# ‘Home is where the heart is’ Cheswick school, Deepcut - December 2011



## jojogingerhead (Dec 19, 2011)

This is my first explore post although I have been to quite a few locations in the Sussex area. In the process of moving house a few weeks ago, I noticed this derelict house from the road in Deepcut. I think it was probably part of Cheswick school but can’t be sure and cant find anything after doing some googling either. I went back to check it out properly on the weekend dragging my poor mum with me! 

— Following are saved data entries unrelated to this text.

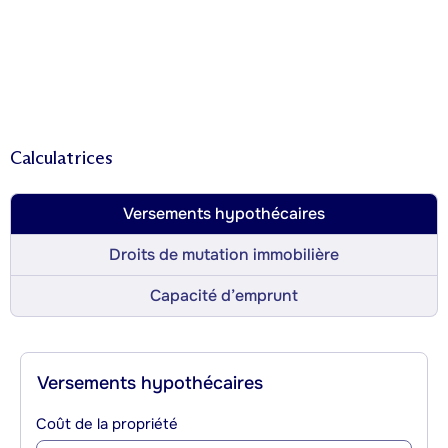
Calculatrices
Versements hypothécaires
Droits de mutation immobilière
Capacité d’emprunt
Versements hypothécaires
Coût de la propriété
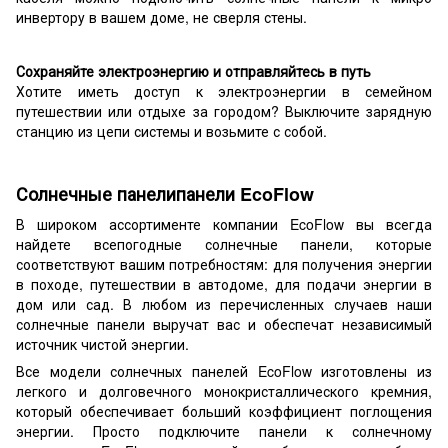
инвертору в вашем доме, не сверля стены.
Сохраняйте электроэнергию и отправляйтесь в путь
Хотите иметь доступ к электроэнергии в семейном
путешествии или отдыхе за городом? Выключите зарядную
станцию ​​из цепи системы и возьмите с собой.
Солнечные панелипанели EcoFlow
В широком ассортименте компании EcoFlow вы всегда
найдете всепогодные солнечные панели, которые
соответствуют вашим потребностям: для получения энергии
в походе, путешествии в автодоме, для подачи энергии в
дом или сад. В любом из перечисленных случаев наши
солнечные панели выручат вас и обеспечат независимый
источник чистой энергии.
Все модели солнечных панелей EcoFlow изготовлены из
легкого и долговечного монокристаллического кремния,
который обеспечивает больший коэффициент поглощения
энергии. Просто подключите панели к солнечному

It was pretty small, a creepy old house with signs of decaying everyday life scattered throughout including a pair of neon pink leopard print pants. The best bit was an old rotting teddy that someone had positioned atop childs chair in front of a smashed up TV with the words 'home is where the heart is' emblazoned behind it on the wall. There were also some other rather odd slogans daubed across the walls in childlike black paint. I would love to know who the author was...

Unfortunately my mum wouldn’t let me go up the stairs as they were so rotten (I am a fully gown adult!) so I couldn’t get any photos in the top half of the house. I did a google maps search after and there appears to be an abandoned swimming pool and some other buildings plus tennis courts too so will probably go back for a further reckie (without my mum) at some point!


----------



## UrbanX (Dec 19, 2011)

Welcome to the forum! Nice pics and write up.  
I look forward to more from ya!


----------



## st33ly (Dec 19, 2011)

Nice pics . You just need to resize them as they are massive at the moment and took ages to load.


----------



## Priority 7 (Dec 19, 2011)

Yea ditto top start to the forums keep 'em coming. definitely resize the photos though


----------



## cuboard (Dec 19, 2011)

Your pictures look great, i like the shot with the bear watching tele, very grimy.


----------



## smiler (Dec 19, 2011)

Never argue with your Mum, not a good idea if you want feeding, clean cloths etc, Nice Report and Pics, Thanks.


----------



## jojogingerhead (Dec 20, 2011)

The teddy bear makes me feel sad...

I have resized the pics now, I'm really sorry I didn't realise they were so huge! 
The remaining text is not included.